While American society rewards ambition and hard work, it also loves a scandal. The media coverage of Enron, Martha Stewart, and WorldCom has been as rampant as the hype over celebrity marriages and breakups and high-profile criminal cases. What is different about the recent financial scandals, however, is the very real and serious effect that corporate misconduct has on the lives of American employees and investors—the loss of jobs, retirement funds, and confidence in the integrity of the stock market and the nation’s economic system. In the Senate, we have the arduous task of trying to find a legislative solution to a difficult issue. The question of corporate accountability requires an answer that balances the imperative independence of the market with the financial security of all Americans. More important, it must protect Americans from the abuses of powerful executives who seek to enrich themselves through corporate fraud and malfeasance.
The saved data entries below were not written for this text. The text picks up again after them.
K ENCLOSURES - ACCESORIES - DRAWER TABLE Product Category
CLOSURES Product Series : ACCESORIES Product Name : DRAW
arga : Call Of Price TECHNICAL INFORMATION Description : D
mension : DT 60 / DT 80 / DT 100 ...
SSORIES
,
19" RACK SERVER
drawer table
Debates in the Senate over this issue have focused on corporate responsibility. These debates demonstrate a strong desire among congressional members to stabilize the stock market and protect investors. However, by attempting to do so, Congress risks erring on the side of doing too much. While there is a legitimate role for the federal government in business oversight, especially when current laws are not working effectively, that role should recognize the significant differences in the wide range of public companies of various sizes and draw on the expertise and experience of all stakeholders.
As a member of the Senate Banking Committee, I support the idea of a Public Company Accounting Oversight Board that oversees the accounting industry. The accounting industry must be held accountable for any malfeasance. To ensure this, President George W. Bush has proposed a Corporate Fraud Task Force that is independent of political influence. This board will have the power to deter corporate fraud and punish financial misconduct.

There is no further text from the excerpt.